Loading...

Saturday, 2 November 2013

The narrow and punitive mindsets of the Plymouth brethren Christian church

Sadly I never met Roger Stott, however I've read about him and think he had a sound judgement of the Hales exclusive brethren.

3 comments:

  1. One of my favourite pieces of Roger Stott’s writings is the introduction to his autobiographical novel, never completed. It is in the form of an allegory called

    The Plain and the Uplands

    The plain is your practical world. It has houses and roads and factories and shops and governments and police stations. And ships and shoes and sealing wax and cabbages and money. You can read maps there and take photographs. Everything can be measured. Most things stay in place

    Beyond the plain are the uplands. If you haven’t been there, they are hard to describe. You can still see the plain from the uplands, but it is refracted, as if underwater. Full fathom five thy father lies. Time and distance are not so dictatorial in the uplands. Things get mixed and remixed and emerge stronger and brighter and stranger. It is a place of dreaming and reverie, of resonances, of fine frenzies rolling, perilous seas and gorgeous palaces. A place of haunted forests and abandoned fields of battle where the air is full of desolation and regret. You may meet people there who have been dead for a long time.

    Most of the ideas that stir the imagination of the people of the plain come from the uplands. Bookshelves and theatres and art galleries on the plain are packed with upland material. And it is volatile, hazardous stuff. A line from a play or the look in the eyes of an old man could skew everything —one secret from the uplands could set your heart circling forever.

    There is plain music and poetry too (some of it good) but the greatest things come from ‘up there’. Some plain people hardly know that the uplands exist. They enjoy plainbound entertainments and the sound of the uplands — its echoes and reverberations and its piercing silences — has no place in their lives. But wisps of upland material float around the plain like thistledown, always suggesting ‘somewhere else’, that what you can touch and see physically is only a small part of what belongs to you. Almost anything —an evening sky, a child’s gesture or a drift of woodsmoke— can shapeshift strangely, tugging you towards the rising ground.

    Above the uplands the edge reaches into undiscovered country —cloudy peaks from which no traveller has ever returned. Legends say there are mighty creatures on the peaks who control the uplands and the plain. Many believe that they will travel to the peaks when they die. Others claim to have received momentous news from up there. Some of these claims have been taken seriously and have gained many followers —this kind of thing has played a significant part in plain life. And the people that believe the ‘messages’ police the border between the plain and the uplands, saying that the uplands are dangerous and that visits there must only be made under their supervision. The numinous —that great feeling of presences and beings that is so characteristic of the uplands— was codified by these people into tribal stories about Gods and Sacrifices and Salvations and Rules of Life.

    The border filled up with temples and churches and mosques. Each claimed to give the real ‘Upland Experience’— areas of upland ground carefully segregated from the true wildness of those regions. Maps were provided and each Upland Experience was defined in the smallest detail.

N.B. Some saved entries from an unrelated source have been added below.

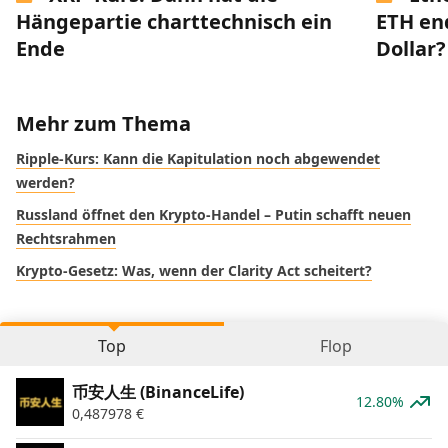
Hängepartie charttechnisch ein
ETH end
Ende
Dollar?
Mehr zum Thema
Ripple-Kurs: Kann die Kapitulation noch abgewendet
werden?
Russland öffnet den Krypto-Handel – Putin schafft neuen
Rechtsrahmen
Krypto-Gesetz: Was, wenn der Clarity Act scheitert?
Top
Flop
币安人生 (BinanceLife)
12.80%
0,487978
€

    Many of these border buildings were beautiful and uplifting. Something of the real character of the uplands went into their design and construction, into their language, into the music that was performed there. Other buildings were brutally austere. The austere people said that the uplands were full of seductive and apparently beautiful things but they were all transient and worthless. They attacked the upland material in the plain too: when they could they closed theatres, burned books, destroyed paintings, smashed statues and censored anything that did not fit their exacting definitions.

    . . . to be continued

    ReplyDelete
  2. . . . continued from above

    But the deep uplands were irrepressible. There were more entrances than could ever be policed or closed down. Some entrances became famous: a rabbit hole and a looking-glass, the song of a bird, the pattern on a dinner plate, a shipwreck, the eating of a particular kind of French cake, getting lost in a wood, hearing bells, a chance meeting in a market, staying awake in a garden on a starlit night. The spirit of the uplands continued to pour into the plain. And there were always people who responded —a child caught her mother’s eyes and nodded slowly, an old woman cried quietly in an art gallery, a gifted engineer retired from his life work early because he had to paint watercolours.

    Some of the teachers in children’s schools spent their whole lives digging entrances to the deep uplands —ways of escape from the plains (and from the Upland Experiences). Decades on some of their pupils realized and looked back and offered prayers of gratitude. This book is one of those.

    ReplyDelete
  3. I met Roger for the first time back in the early 90s - he was living in Brighton at the time. This enormous man, with so much love and compassion for his fellow human beings. Yes he was human too so was sometimes difficult to relate to but he was so loved by us all and we do miss him. He was my rock - I always knew he was there with wise words or words of comfort. He introduced me to Barolo wine - nothing has ever matched that first bottle!
    Ian has chosen a wonderful piece of Roger's writing. But there are many more - go and take a look at the website. We, his friends miss him.